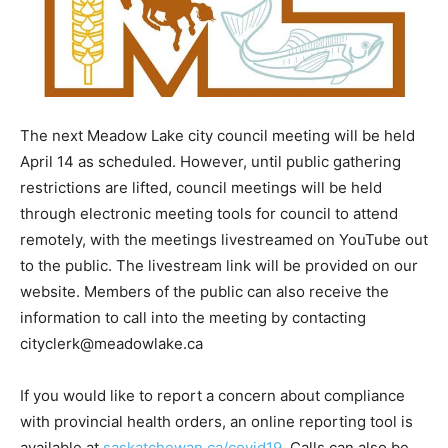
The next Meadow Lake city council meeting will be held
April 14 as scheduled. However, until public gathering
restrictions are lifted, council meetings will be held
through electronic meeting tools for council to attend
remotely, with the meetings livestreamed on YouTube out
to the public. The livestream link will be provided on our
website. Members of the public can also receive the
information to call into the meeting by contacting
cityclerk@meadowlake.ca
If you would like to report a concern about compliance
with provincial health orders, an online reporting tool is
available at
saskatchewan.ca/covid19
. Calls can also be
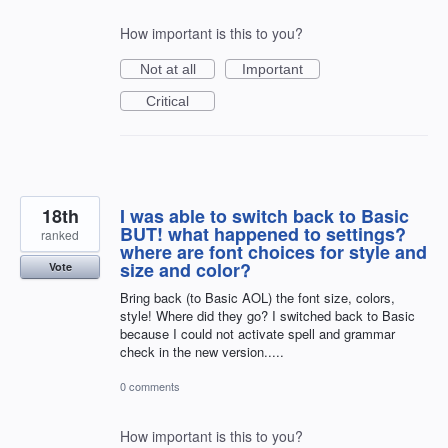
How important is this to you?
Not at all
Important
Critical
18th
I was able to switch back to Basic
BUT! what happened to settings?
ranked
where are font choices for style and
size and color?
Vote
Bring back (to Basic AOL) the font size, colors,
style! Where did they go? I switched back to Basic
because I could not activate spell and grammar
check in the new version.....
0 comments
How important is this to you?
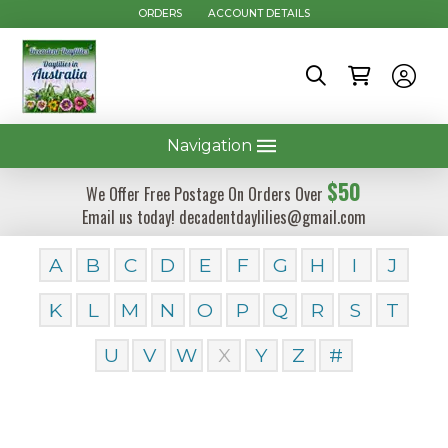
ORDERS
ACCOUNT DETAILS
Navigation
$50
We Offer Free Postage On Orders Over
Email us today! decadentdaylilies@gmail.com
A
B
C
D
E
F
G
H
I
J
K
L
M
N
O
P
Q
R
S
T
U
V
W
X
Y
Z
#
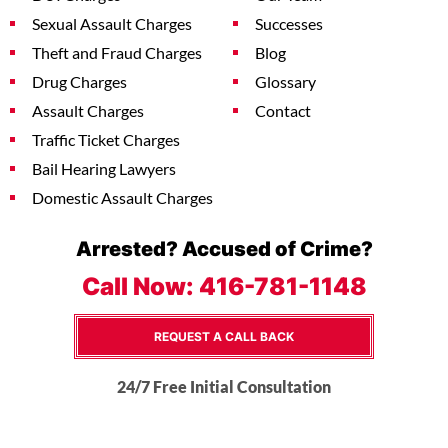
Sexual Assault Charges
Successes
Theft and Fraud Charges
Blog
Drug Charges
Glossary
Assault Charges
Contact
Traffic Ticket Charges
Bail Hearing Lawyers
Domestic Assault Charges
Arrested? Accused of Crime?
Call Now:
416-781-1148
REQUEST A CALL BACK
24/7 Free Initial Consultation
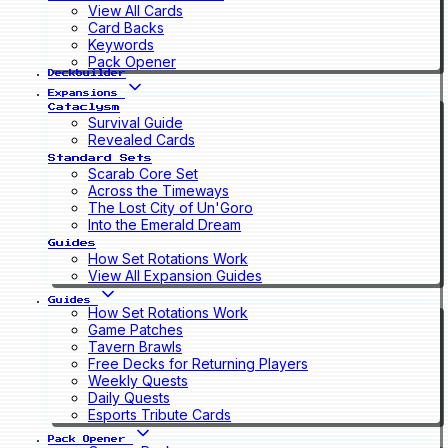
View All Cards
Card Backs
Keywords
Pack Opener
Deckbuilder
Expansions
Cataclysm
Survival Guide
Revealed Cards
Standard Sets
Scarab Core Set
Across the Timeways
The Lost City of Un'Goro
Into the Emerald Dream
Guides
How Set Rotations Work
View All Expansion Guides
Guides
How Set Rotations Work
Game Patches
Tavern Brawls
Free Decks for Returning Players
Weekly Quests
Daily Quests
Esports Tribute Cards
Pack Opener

***

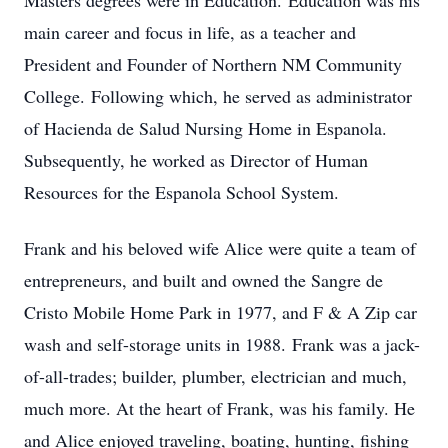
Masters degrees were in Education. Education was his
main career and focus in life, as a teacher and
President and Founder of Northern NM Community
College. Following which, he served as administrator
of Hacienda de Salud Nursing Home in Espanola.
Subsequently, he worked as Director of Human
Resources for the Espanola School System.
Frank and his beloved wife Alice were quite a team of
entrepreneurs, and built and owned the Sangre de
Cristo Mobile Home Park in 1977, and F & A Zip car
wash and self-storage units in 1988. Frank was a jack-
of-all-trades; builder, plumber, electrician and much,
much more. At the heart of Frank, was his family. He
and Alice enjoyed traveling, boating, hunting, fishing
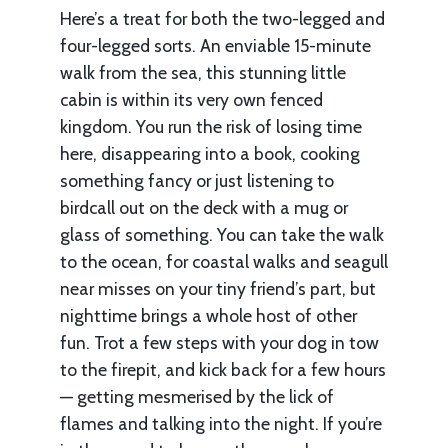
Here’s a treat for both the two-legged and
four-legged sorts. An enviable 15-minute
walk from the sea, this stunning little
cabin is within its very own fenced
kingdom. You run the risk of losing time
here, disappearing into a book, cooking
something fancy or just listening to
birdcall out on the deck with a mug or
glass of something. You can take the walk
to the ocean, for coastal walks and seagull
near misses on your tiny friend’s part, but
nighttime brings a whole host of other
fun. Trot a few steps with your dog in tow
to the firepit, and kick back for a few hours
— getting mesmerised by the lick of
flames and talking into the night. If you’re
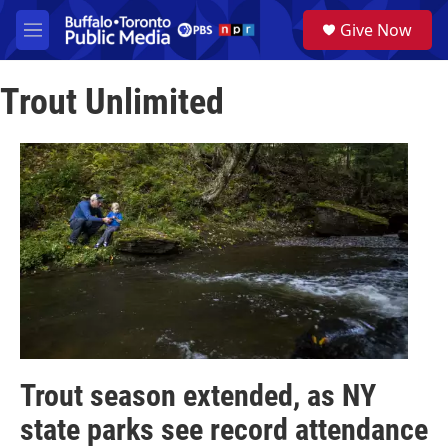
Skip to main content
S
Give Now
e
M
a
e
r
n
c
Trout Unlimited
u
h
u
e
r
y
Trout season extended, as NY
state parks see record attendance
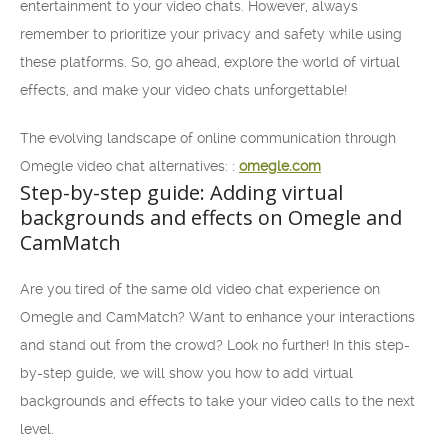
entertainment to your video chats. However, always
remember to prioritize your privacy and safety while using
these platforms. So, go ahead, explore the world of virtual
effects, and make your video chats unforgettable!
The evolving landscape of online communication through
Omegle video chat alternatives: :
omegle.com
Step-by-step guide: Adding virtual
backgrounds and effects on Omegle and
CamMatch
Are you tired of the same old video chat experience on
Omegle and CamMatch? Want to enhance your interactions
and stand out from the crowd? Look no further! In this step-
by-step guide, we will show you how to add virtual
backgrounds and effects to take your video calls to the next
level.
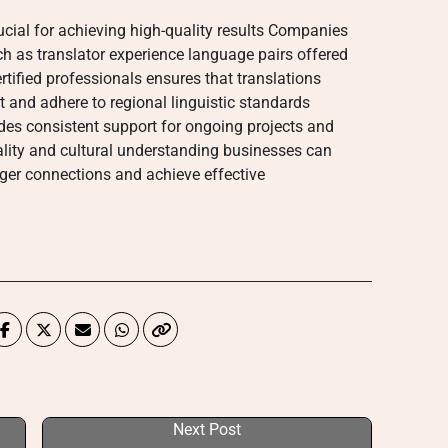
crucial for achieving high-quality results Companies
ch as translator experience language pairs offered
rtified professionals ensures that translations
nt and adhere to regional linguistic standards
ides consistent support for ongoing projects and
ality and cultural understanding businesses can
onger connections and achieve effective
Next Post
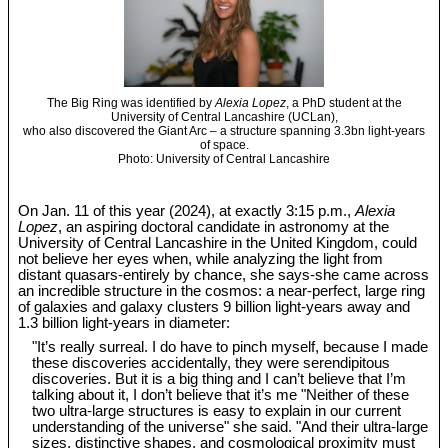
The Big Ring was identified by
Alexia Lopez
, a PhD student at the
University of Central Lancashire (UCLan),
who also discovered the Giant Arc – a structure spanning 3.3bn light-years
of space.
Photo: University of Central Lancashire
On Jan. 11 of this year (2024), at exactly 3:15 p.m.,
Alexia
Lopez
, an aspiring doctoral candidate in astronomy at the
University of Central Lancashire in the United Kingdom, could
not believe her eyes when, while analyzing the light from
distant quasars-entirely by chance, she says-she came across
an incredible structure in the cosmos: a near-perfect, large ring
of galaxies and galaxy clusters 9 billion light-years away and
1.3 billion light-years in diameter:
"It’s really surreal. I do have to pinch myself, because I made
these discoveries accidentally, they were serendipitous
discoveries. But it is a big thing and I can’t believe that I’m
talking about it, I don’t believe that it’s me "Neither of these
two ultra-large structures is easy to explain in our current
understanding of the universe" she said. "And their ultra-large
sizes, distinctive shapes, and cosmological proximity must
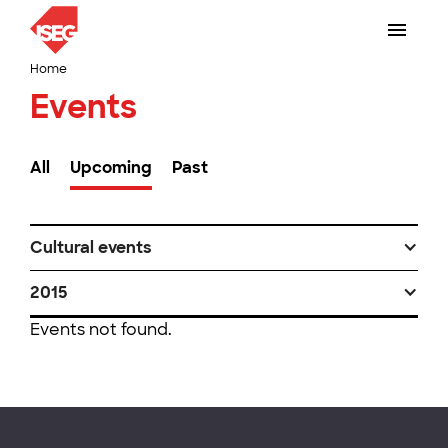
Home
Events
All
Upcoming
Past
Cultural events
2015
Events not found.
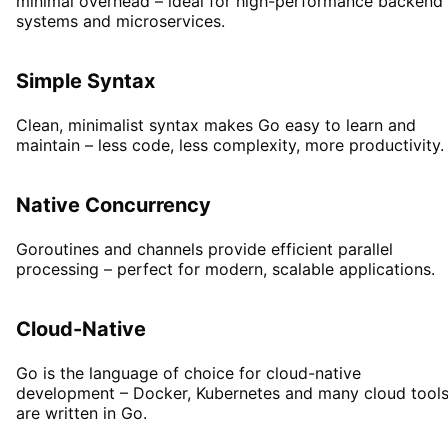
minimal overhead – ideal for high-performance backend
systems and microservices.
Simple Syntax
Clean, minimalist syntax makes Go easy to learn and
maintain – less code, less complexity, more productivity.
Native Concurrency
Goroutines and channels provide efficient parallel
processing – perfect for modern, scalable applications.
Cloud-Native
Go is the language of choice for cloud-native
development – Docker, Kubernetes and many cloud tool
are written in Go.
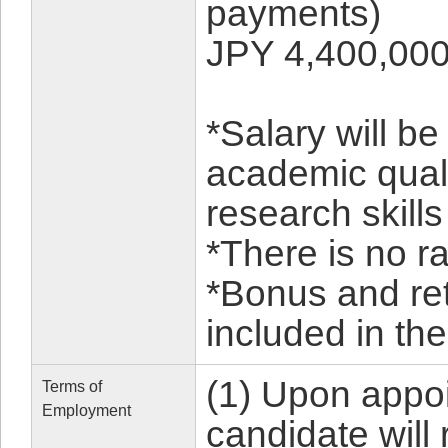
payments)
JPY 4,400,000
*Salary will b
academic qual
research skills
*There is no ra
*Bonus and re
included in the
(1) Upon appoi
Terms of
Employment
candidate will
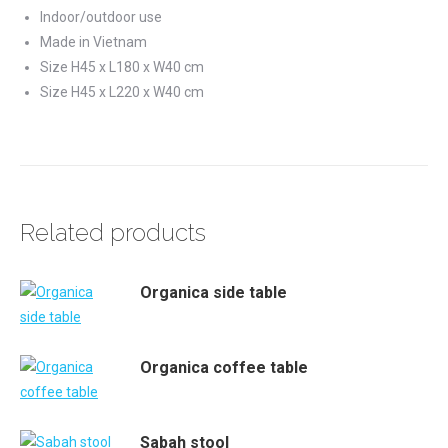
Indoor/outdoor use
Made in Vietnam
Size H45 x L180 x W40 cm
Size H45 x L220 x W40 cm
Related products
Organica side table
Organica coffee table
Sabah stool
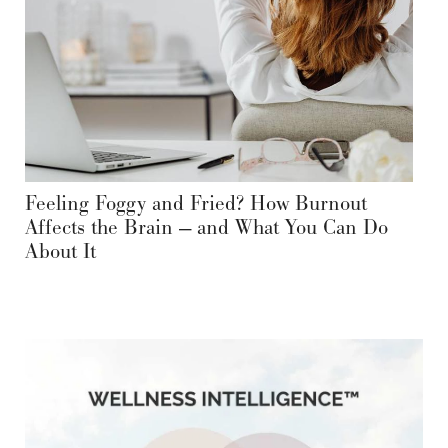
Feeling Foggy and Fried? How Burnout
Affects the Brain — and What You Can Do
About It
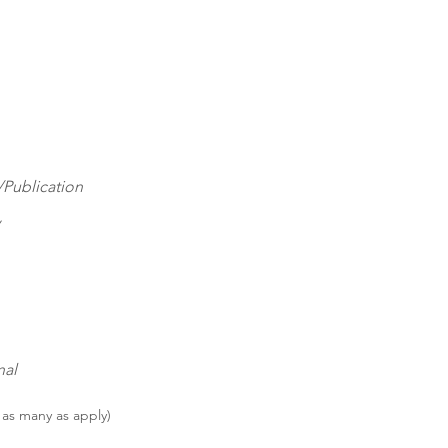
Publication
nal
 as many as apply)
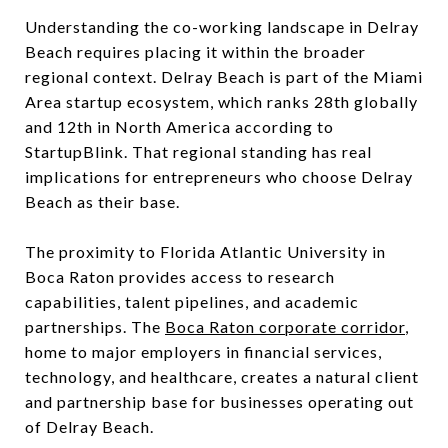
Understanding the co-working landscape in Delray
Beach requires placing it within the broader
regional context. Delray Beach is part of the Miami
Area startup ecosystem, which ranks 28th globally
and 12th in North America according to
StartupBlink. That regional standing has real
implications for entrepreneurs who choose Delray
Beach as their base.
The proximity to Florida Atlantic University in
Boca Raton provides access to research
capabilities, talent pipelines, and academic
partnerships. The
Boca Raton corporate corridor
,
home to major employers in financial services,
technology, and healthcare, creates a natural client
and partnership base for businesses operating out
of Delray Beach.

***

Going through the material, count each line that carries the word "style", and output only that count.

Completed task:
2